千葉の行く手を阻む魔界衆たち!

「この映画の世界」は、全ての映画がそうであるように、もはや「普通の世界」ではない
なにせ「この映画の世界」では、柳生十兵衛=千葉真一なのだ。
「千葉の柳生十兵衛」であるならば、魔界を通じて転生したどんな剣豪が束になろうとも、そこで襲ってくるのが、例えクィーンエイリアンなのだろうとシン・ゴジラであろうと、シャア総帥専用MS・ナイチンゲールだろうと、首都圏数万台のレイバー暴走であろうと、両手で大上段に構えた妖刀・村正一刀で、切れぬ物まで切り捨て御免!

そんな無敵無双の漢・千葉十兵衛の前には、室田日出男が怪演した宝蔵院胤瞬だろうが、「あの『鬼畜』(1978年)の緒形拳が素顔の原形を留めぬレベルにメイクされたまま演じた宮本武蔵」であろうが、日本映画界の重鎮・若山富三郎演ずる柳生但馬守宗矩であろうが、なんら相手になぞ、なりはしないのである!

「千葉がかっこよければ、その他の要素はどうでもいい」
「俺が演じる十兵衛が、無敵ならばそれでいい」

その深作・千葉思想はまさに、深作欣二監督が後に撮りあげた『蒲田行進曲』(1982年)の主演大物俳優・銀ちゃんみたいな俺様ジャイアン思想ではあるが、こっちの方は冗談では済まない。なにせ「本気」だ。
だからなのだ。え、何がかって?
そう「何故この映画キャストに真田広之が選ばれたか」だ。

弟子を斬る気満々の千葉真一にしかもう見えない

確かに、普通に考えてこの映画は、空想的な娯楽絵巻要素が強いため、どちらかというと(往年リアルタイムで原作を読んだような)壮年層よりも、ティーンズ観客や、若い客層を狙って作られたと見て良い(前後の角川映画の制作公開ラインナップを見ても一目瞭然)。しかしここに二つの矛盾が生じる。

一つ目。
原作のように、柳生十兵衛の周りに関口弥太郎等のキャラを配置すれば、画面にも若い役者が入り込めるし、合戦対決の妙味も演出できるし、真田ファンも喜ぶ。
しかし! それではこの映画の「真の目的」である「千葉一人が正義の味方として戦って、千葉一人が全勝して、千葉一人が暴れて、千葉一人が脚光を浴びる」が達成できない矛盾。

そして二つ目。
この映画は(何度でも主張するが)「千葉による千葉のための、千葉が暴れる千葉のシャシン」であるのだからして、そこでまかり間違っても「女・子どもに人気のある、若いアイドル的アクション俳優(具体的には真田)」等が目立ってはいけないし、目立つことは万死に値するし、それをおめおめと許す、深作・千葉コンビではない。
しかし、そこで「真田出演のアリバイ」でも捻出しなければ、若い観客は呼べはしないし、何より画面が濃ゆ過ぎてしまうという矛盾(なのか?)。

だからなのだ。
山田風太郎の原作小説『おぼろ忍法帖』における忍法・魔界転生は、その術を施す森宗意軒の指を、毎回一本ずつ犠牲にして果たす術であるのに(だから忍法・魔界転生は、都合10回までしか使えない技として設定されている)この映画では(天草四郎自ら)何の犠牲を果たすでもなく、その場で思いつきのように「たまたまそこに居合わせて、死んでしまった伊賀の三下忍者・真田広之」ごときに、魔界転生の術を施してやってしまうのである。
「10回しか使用できない忍法なので、そこでの人選には万全を期す必要性がある」を、なし崩しにすることで、この映画版は「若くて人気のアクション俳優・真田」を出しつつ「それでも正義の闘士は、千葉真一ただ一人あばれ旅」を、両立させられたのだ。

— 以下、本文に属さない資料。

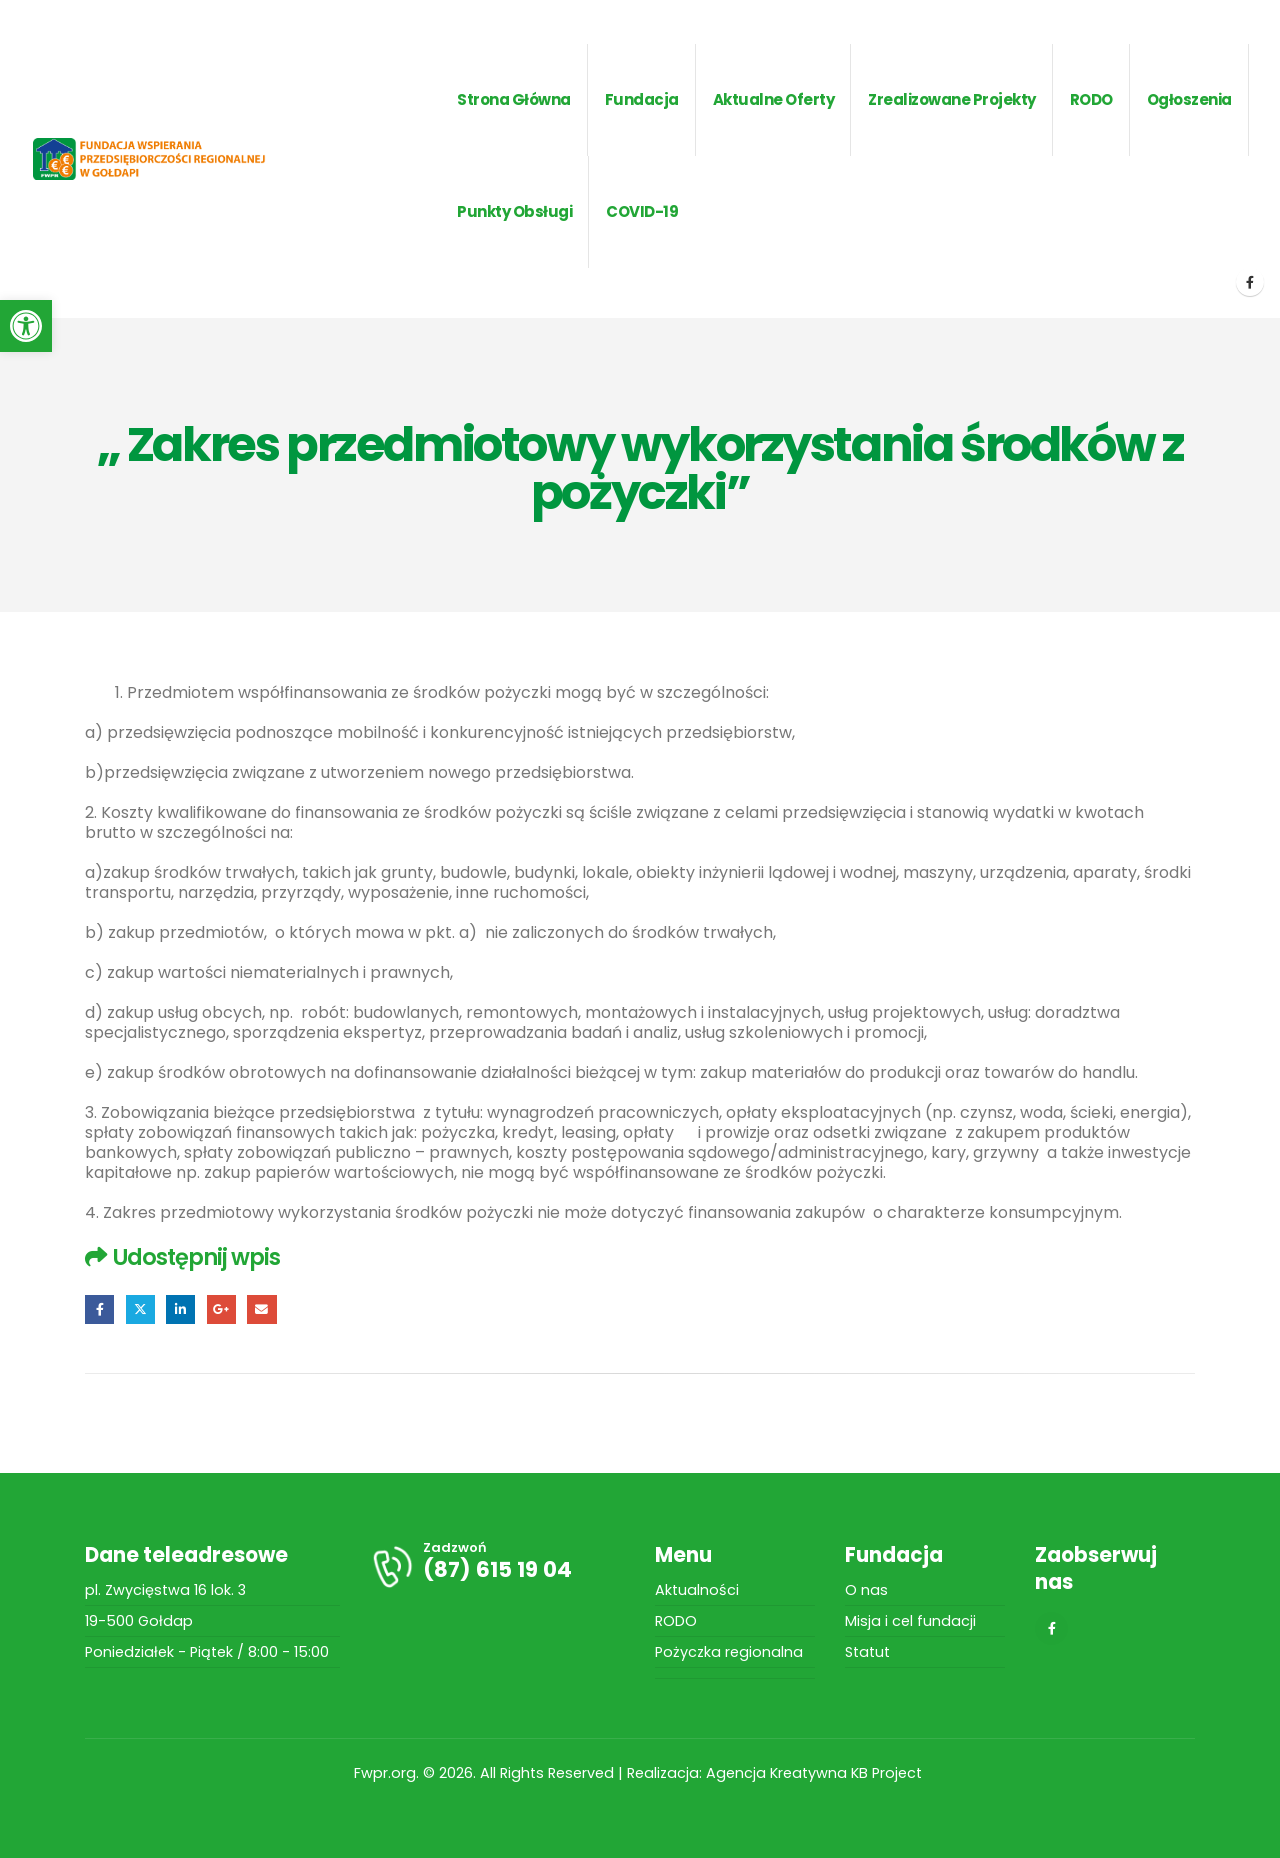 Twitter (140, 1309)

まぁもっとも『宇宙からのメッセージ』(1978年)といい『里見八犬伝』(1983年)といい、深作監督が請け負う群像アクション娯楽劇は、そこで「選ばれし者」が、どう考えても「その場で適当に思いつきだけ」で選ばれて、ラストまで観ても、何故その者が選ばれたのかが不明なまま終幕という現象は珍しくなく、この映画でも(敵側とはいえ)魔界衆に選ばれし一人が、なにゆえ真田広之だったのか。それは最後まで観ていても、誰にも理解できないような仕組で成り立っている。

そこはおそらく「俺による、俺のための、俺の映画に、隅でいいので華を添えろ。ただし! 隅から出張って、脚光を浴びるような真似をすれば……斬る!」という「『天の声』のようなもの」が、この映画製作体制世界で、真田に命令をしたのだろう。
そんな分をわきまえてか、真田はこの映画ではあくまで「若いビジュアルで華を添える」という己のロールプレイに徹した脇役を演じている。
一応深作プランニングの中に「若くして殺され、生き返らされてしまったからこそ、もっと普通に生きておきたかった、むしろ死ぬなら死んでおきたかったと思わせてしまう、若さゆえの葛藤」を描く素材としての有効性は、真田の演じた伊賀忍者にもあるのだが、しかしそんな要素は所詮は「千葉十兵衛無双」がテーマの本作にとっては枝葉末節であり、そんな真田の役柄がこの映画に持ち込んだ。儚さも若さも青春も、千葉無双の柳生十兵衛の手によって、一刀両断に無残に消え去り死に行くのだが。

しかし、そこにたった一つの計算外要素が発生していた。
この映画はもちろん、深作欣二監督・千葉真一主役の映画なのだが、「深作と千葉」は、一蓮托生一卵性双生児のような関係でありながら、深作は深作であって千葉ではなく、千葉であって深作ではない「千葉を撮る側」であり、千葉は、千葉であって深作ではなく、深作ではなく千葉である「深作に撮られる側」だ。
今あなたが、何を読まされているのか分からないくらいに、筆者もまた、自分で今何を書いているのか分からないが、要するにつまりこの映画は、撮る側も撮られる側も、どちらも千葉細胞で構成された遺伝子操作生物体でありながら
「撮る側の千葉(つまり深作)」がなんと「千葉以外」にも興味を示してしまったのだ。